R.R. Donnelley & Sons Receives $11.00/shr Buy-out Proposal From Strategic Party

(RTTNews) - R.R. Donnelley & Sons Co. (RRD) said that it received an unsolicited non-binding "Alternative Acquisition Proposal" from a strategic party to acquire all of the outstanding shares of RRD's common stock for $11.00 per share in cash.

Under the terms of the Chatham Merger Agreement, affiliates of Chatham have agreed to acquire the company for $10.85 per share in cash. As previously announced, on November 27, 2021, RRD had received a non-binding proposal from the Strategic Party to acquire all of the outstanding shares of RRD's common stock for $10.00 per share in cash.

On December 29, 2021, R.R. Donnelley & Sons determined that the Strategic Party Proposal would reasonably be expected to lead to a "Superior Proposal" as defined in the Chatham Merger Agreement. At this time, the Board has not determined that the Strategic Party Proposal constitutes a Superior Proposal, and there can be no assurances that a transaction will result from the Strategic Party Proposal or that any alternative transaction will be entered into or consummated.

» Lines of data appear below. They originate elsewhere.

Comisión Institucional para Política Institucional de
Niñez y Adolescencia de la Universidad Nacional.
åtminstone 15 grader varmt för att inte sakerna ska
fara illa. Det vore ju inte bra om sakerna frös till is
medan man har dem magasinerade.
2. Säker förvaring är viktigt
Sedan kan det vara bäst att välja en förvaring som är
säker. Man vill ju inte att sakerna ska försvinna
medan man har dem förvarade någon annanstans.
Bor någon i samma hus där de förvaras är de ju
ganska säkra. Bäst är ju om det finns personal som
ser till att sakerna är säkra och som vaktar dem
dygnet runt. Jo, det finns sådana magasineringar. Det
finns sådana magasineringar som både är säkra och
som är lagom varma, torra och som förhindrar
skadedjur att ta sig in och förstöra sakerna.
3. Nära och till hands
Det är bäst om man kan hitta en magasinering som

RRD today also confirmed receipt of a letter from Chatham regarding the Strategic Party Proposal. In the Chatham Letter, Chatham stated its belief that the strategic party proposal does not constitute, and would not reasonably be expected to lead to, a Superior Proposal, and that it is Chatham's belief that a conclusion otherwise by the Board would be a breach of the company's obligations under the Chatham Merger Agreement.

Chatham also stated in the Chatham Letter its belief that the Company is not permitted to engage in negotiations or discussions with, or to furnish nonpublic information or data to, the Strategic Party.

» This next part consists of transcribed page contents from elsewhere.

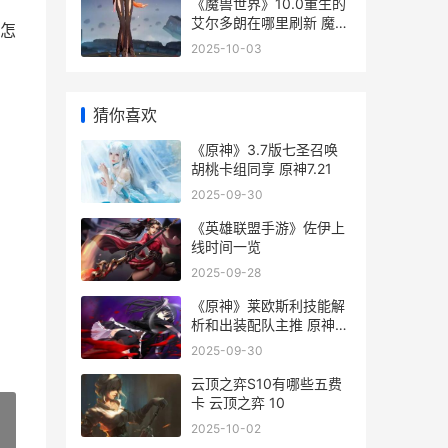
《魔兽世界》10.0重生的
艾尔多朗在哪里刷新 魔兽
怎
世界10级可以进的副本
2025-10-03
猜你喜欢
《原神》3.7版七圣召唤
胡桃卡组同享 原神7.21
2025-09-30
《英雄联盟手游》佐伊上
线时间一览
2025-09-28
《原神》莱欧斯利技能解
析和出装配队主推 原神莱
欧斯特
2025-09-30
云顶之弈S10有哪些五费
卡 云顶之弈 10
2025-10-02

Under the Chatham Merger Agreement, R.R. Donnelley & Sons is required to pay a $12 million expense reimbursement to Chatham if the Company terminates the Chatham Merger Agreement in order to enter into a definitive merger agreement with respect to the Strategic Party Proposal. In addition, the company would be required to reimburse Chatham for the $20 million payment previously made by Chatham to cover the termination fee due under the Company's now-terminated definitive merger agreement with affiliates of Atlas Holdings LLC.

In the Strategic Party Proposal, the Strategic Party has stated it would agree to pay both the Expense Reimbursement and the Atlas Termination Fee Refund to Chatham on the Company's behalf in such event.

At this time, R.R. Donnelley said it remains subject to the Chatham Merger Agreement and is complying with the terms and conditions of the Chatham Merger Agreement, which remain in effect unless and until the Chatham Merger Agreement is terminated. Accordingly, the Board has not made a "Change of Recommendation", reaffirms its recommendation of the Chatham Merger Agreement and rejects all "Alternative Acquisition Agreements".